Star Wars The "Biggest Surge For Movie Tickets Our Industry Has Ever Seen"
According to Alamo Drafthouse theater chain CEO Tim League, Star Wars The Force Awakens has created "the single biggest simultaneous surge for movie tickets our industry has ever seen." This in a single night, according to League, as the first full-length trailer was released during an ESPN football broadcast and releases in Disneyland-based movie theaters and online via YouTube. "The Alamo Drafthouse has been preparing for this hugely important day for the past nine months," said League, "and we thought we were ready."
The Alamo Drafthouse issued a statement with words from League overnight as their servers appeared to fail during last night's ticket sales opening. The chain will be opening a new theater at the Star Wars premiere and will be selling tickets along with larger chains weeks in advance.
SEE: Is Boba Fett in Star Wars The Force Awakens?
"Unfortunately," said League, "that surge exposed weaknesses in our ticketing infrastructure, and that of Fandango, Regal, AMC and Cinemark, not to mention other exhibitors across the globe who also crashed."
According to Fandango, crashes didn't matter.
"This is an extraordinary time for the industry, which experienced unprecedented ticketing demand last night for 'Star Wars: The Force Awakens,'" said a statement provided by Fandango.
"For 'Star Wars,' we have already sold eight times as many tickets as we did on the first day of sales for the previous record holder."

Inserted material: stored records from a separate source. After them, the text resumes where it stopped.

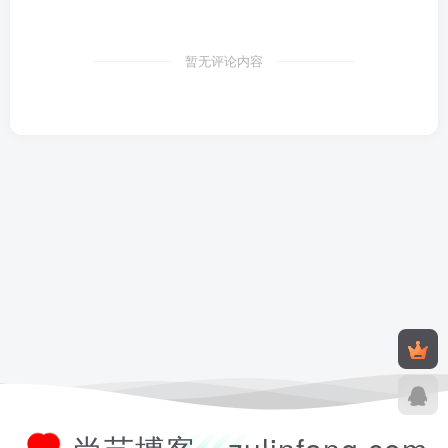
暂无评论内容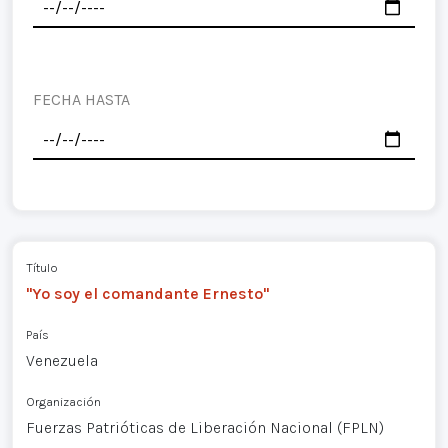
FECHA HASTA
Título
"Yo soy el comandante Ernesto"
País
Venezuela
Organización
Fuerzas Patrióticas de Liberación Nacional (FPLN)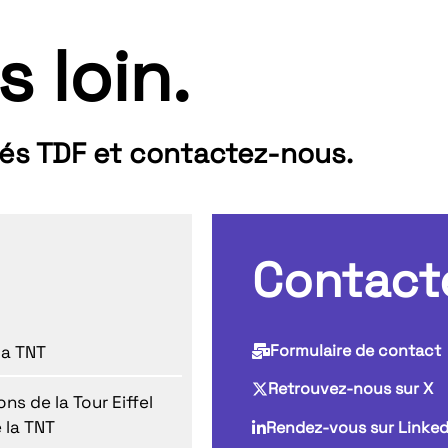
s loin.
tés TDF et contactez-nous.
Contact
Formulaire de contact
la TNT
Retrouvez-nous sur X
ns de la Tour Eiffel
 la TNT
Rendez-vous sur Linked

That's a record-setting day for pre-sales of tickets online. We can't help but assume the actual day-one and weekend sales of tickets this December will be phenomenal.

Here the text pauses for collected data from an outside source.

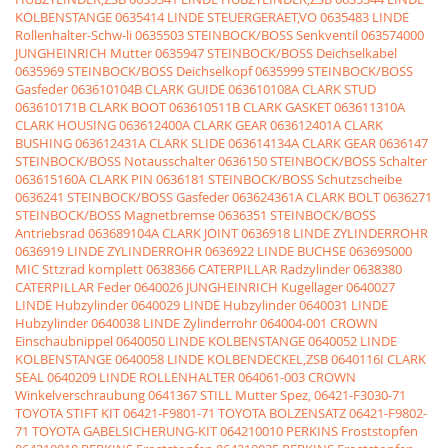
KOLBENSTANGE
0635414 LINDE STEUERGERAET,VO
0635483 LINDE
Rollenhalter-Schw-li
0635503 STEINBOCK/BOSS Senkventil
063574000
JUNGHEINRICH Mutter
0635947 STEINBOCK/BOSS Deichselkabel
0635969 STEINBOCK/BOSS Deichselkopf
0635999 STEINBOCK/BOSS
Gasfeder
063610104B CLARK GUIDE
063610108A CLARK STUD
063610171B CLARK BOOT
063610511B CLARK GASKET
063611310A
CLARK HOUSING
063612400A CLARK GEAR
063612401A CLARK
BUSHING
063612431A CLARK SLIDE
063614134A CLARK GEAR
0636147
STEINBOCK/BOSS Notausschalter
0636150 STEINBOCK/BOSS Schalter
063615160A CLARK PIN
0636181 STEINBOCK/BOSS Schutzscheibe
0636241 STEINBOCK/BOSS Gasfeder
063624361A CLARK BOLT
0636271
STEINBOCK/BOSS Magnetbremse
0636351 STEINBOCK/BOSS
Antriebsrad
063689104A CLARK JOINT
0636918 LINDE ZYLINDERROHR
0636919 LINDE ZYLINDERROHR
0636922 LINDE BUCHSE
063695000
MIC Sttzrad komplett
0638366 CATERPILLAR Radzylinder
0638380
CATERPILLAR Feder
0640026 JUNGHEINRICH Kugellager
0640027
LINDE Hubzylinder
0640029 LINDE Hubzylinder
0640031 LINDE
Hubzylinder
0640038 LINDE Zylinderrohr
064004-001 CROWN
Einschaubnippel
0640050 LINDE KOLBENSTANGE
0640052 LINDE
KOLBENSTANGE
0640058 LINDE KOLBENDECKEL,ZSB
0640116I CLARK
SEAL
0640209 LINDE ROLLENHALTER
064061-003 CROWN
Winkelverschraubung
0641367 STILL Mutter Spez,
06421-F3030-71
TOYOTA STIFT KIT
06421-F9801-71 TOYOTA BOLZENSATZ
06421-F9802-
71 TOYOTA GABELSICHERUNG-KIT
064210010 PERKINS Froststopfen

For those of you that participated in early sales and were let down, Alamo's CEO League apologized. "We spun up 40 simultaneous servers and were monitoring the load to instantaneously add more if needed," said League. "We hosted our static pages in a state-of-the-art cloud environment that could also instantaneously expand with demand.
"The massive onslaught of simultaneous users, however, exposed an unforeseen flaw in the ticketing infrastructure itself that we were unable to fix on the fly."
ABOVE: Exclusive clip of Star Wars The Force Awakens blowing ticket sales of every other movie ever made out of the sky.
Of course if you were in the mood for seeing the film on day 1, you might have had to physically walk or drive to your local theater – which is a bummer. But it's all part of the experience, yes?
Remember the release of the Special Edition films? Remember the lines? We shudder at the thought of getting trampled through the doorway – again. Thank goodness for the internet.